Byrd’s supplemental legislation will likely track the House version by replenishing the $3.1 billion in Base Realignment and Closure funding that was shifted to boost domestic programs in the fiscal 2007 joint funding resolution. Byrd also is working with Sens. Mary Landrieu (D-La.) and Thad Cochran (R-Miss.) on drafting an aid package for the hurricane-damaged Gulf Coast.
Other than additional BRAC funding and Gulf Coast assistance, Byrd will wait to assess the president’s supplemental amendment before moving on any other domestic spending decisions, a source said.

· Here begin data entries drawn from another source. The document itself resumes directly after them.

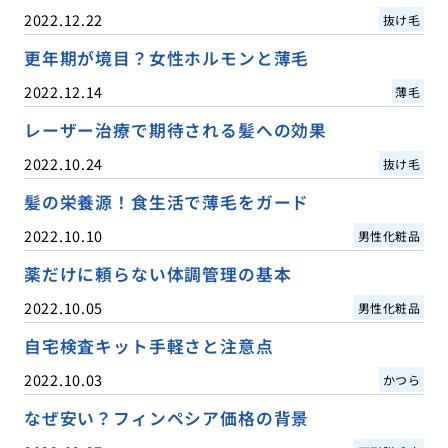
2022.12.22
抜け毛
更年期が境目？女性ホルモンと薄毛
2022.12.14
薄毛
レーザー治療で期待される髪への効果
2022.10.24
抜け毛
髪の栄養源！食生活で薄毛をガード
2022.10.10
男性化粧品
薬だけに頼らない体調管理の基本
2022.10.05
男性化粧品
自宅検査キット手軽さと注意点
2022.10.03
かつら
なぜ安い？フィンペシア価格の背景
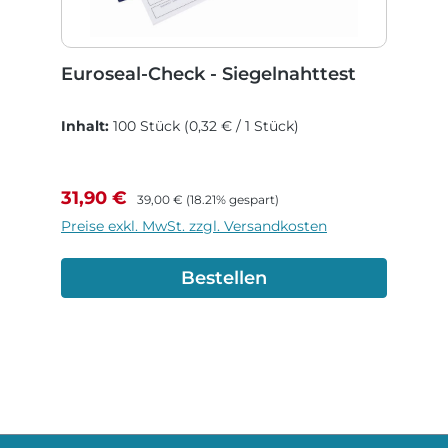
Euroseal-Check - Siegelnahttest
Inhalt:
100 Stück
(0,32 € / 1 Stück)
Verkaufspreis:
Regulärer Preis:
31,90 €
39,00 €
(18.21% gespart)
Preise exkl. MwSt. zzgl. Versandkosten
Bestellen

Though details of the White House plan were not yet available, some signals emerged earlier this week when Deputy Secretary of Defense Gordon England testified at a House Budget Committee hearing Tuesday.
England told the panel that the Pentagon would be sending at least 4,000 logistics and support personnel to Iraq to sustain the additional 21,500 combat troops currently en route to Baghdad and Anbar province. England said that the extra support troops would cost “somewhat over $1 billion” and that the Defense Department is eyeing the proposed funding for two Joint Strike Fighters as potential offsets.
The administration requested the JSFs as replacements for an F-15 and F-16 lost during battle, but the JSFs are not expected to be combat-ready until 2010.